As as response, we propose a set of questions that can be used to analyze if the developers dilemma is a problem in your company, outlined in Subsect. 3.4. These questions allow for the initial recognition of possible problems between unified goals of the developers and the management. It seems that one core aspect to the developers dilemma might be the usage of different measurements to measure product success on the business development side and the software development side. If these two sides are brought closer together and both sides share a deeper understanding of the project goals the problem can be mitigated.

Although the idea comes from our personal experience and communication with a number of local startups, there is still work to be done in refining and validating the proposed concepts.
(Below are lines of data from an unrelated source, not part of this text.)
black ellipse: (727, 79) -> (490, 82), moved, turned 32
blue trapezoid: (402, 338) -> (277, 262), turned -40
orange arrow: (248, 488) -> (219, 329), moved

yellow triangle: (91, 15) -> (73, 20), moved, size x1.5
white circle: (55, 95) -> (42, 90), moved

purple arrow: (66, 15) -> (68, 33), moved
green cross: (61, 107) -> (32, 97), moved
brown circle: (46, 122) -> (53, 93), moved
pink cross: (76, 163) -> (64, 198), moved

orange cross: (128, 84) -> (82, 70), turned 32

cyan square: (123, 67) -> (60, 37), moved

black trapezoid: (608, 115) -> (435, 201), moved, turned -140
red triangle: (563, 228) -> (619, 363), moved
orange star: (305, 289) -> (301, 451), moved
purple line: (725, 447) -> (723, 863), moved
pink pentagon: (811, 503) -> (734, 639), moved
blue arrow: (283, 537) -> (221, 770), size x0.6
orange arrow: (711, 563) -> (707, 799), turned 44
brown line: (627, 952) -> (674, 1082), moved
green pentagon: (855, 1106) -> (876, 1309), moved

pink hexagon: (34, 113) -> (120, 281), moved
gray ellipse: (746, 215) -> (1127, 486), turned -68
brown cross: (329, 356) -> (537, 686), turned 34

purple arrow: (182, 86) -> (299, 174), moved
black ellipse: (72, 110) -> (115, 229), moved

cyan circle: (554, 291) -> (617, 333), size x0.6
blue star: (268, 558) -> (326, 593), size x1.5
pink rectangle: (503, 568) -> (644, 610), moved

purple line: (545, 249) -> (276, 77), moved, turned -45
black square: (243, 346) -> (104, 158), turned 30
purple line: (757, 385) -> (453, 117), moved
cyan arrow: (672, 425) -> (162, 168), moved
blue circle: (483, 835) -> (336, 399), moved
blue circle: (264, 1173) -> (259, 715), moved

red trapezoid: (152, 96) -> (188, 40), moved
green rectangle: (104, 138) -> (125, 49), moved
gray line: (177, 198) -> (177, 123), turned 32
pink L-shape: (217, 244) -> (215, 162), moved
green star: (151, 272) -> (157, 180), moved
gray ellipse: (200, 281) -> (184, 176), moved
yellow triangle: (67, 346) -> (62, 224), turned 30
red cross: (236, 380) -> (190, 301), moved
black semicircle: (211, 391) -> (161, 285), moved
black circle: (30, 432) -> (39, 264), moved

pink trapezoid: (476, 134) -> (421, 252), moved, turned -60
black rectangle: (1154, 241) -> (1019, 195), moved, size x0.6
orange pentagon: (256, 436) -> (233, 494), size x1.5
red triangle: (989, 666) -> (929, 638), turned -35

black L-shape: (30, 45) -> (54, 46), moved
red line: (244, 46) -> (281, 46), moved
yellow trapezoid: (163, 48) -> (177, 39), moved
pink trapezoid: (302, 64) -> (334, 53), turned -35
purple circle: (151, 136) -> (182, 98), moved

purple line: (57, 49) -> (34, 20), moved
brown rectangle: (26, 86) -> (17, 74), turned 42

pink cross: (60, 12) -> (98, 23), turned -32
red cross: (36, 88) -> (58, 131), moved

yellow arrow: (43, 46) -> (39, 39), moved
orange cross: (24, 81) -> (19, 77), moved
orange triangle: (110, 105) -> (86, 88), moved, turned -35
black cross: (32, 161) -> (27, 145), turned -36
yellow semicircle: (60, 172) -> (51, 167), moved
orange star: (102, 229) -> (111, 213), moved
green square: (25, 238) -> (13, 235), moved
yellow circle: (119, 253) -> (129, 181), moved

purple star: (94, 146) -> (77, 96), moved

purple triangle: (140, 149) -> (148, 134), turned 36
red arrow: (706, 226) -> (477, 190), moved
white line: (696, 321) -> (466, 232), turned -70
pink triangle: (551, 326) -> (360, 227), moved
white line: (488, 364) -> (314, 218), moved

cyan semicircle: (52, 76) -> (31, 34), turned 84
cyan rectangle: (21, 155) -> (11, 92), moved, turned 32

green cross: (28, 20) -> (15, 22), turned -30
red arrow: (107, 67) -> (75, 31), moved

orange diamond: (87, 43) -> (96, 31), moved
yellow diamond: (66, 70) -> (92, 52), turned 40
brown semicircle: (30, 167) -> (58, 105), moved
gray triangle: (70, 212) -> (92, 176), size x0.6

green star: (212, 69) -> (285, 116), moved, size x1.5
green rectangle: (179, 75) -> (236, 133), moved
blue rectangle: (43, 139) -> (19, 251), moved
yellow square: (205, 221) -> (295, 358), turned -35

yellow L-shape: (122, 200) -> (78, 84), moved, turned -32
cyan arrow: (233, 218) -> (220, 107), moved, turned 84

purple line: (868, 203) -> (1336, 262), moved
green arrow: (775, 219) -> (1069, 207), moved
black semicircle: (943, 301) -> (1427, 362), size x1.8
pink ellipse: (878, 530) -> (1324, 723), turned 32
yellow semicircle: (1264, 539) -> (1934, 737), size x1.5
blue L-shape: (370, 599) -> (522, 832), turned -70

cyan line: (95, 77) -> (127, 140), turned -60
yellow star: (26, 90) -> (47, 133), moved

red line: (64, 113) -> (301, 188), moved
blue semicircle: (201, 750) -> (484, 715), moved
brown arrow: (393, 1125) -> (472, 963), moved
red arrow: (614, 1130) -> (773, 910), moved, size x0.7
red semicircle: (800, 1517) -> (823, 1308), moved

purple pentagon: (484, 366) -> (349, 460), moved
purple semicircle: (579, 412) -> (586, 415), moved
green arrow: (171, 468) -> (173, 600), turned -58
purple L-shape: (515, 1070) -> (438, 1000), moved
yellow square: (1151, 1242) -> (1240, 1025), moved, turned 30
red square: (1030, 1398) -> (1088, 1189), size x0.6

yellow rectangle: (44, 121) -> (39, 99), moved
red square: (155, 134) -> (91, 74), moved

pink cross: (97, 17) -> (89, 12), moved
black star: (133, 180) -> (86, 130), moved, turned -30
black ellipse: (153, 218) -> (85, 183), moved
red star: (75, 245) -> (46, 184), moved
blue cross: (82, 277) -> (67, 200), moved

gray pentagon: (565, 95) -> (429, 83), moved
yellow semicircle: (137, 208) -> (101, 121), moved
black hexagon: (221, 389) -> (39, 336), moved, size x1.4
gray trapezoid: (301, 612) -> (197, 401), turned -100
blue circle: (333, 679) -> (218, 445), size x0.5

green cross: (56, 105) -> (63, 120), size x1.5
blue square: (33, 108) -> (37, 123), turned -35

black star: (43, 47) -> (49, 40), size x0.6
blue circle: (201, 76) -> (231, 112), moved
As future work, we want to analyze how startups can efficiently recognize the difference between throw-away and evolutionary parts of MVPs to assess the first solution. Similarly, we need to study to which extent the idea of experiments as top-level requirements is already used and how it affects development. Also other ways that companies use to handle failure and waste are of interest. Instructions on how to write and manage such requirements should be developed e.g. with action research methodology. These two methods could be used to help solve the dilemma.

The Developer’s Dilemma is a mismatch between the software developer’s professional ambitions and the startup’s need for fast business experimentation. As not responding to the dilemma can have grave consequences for the company, the dilemma should be alleviated as well as possible to ensure the growth. This is not just a problem for the management, but a challenge for the whole company on how to communicate their core targets.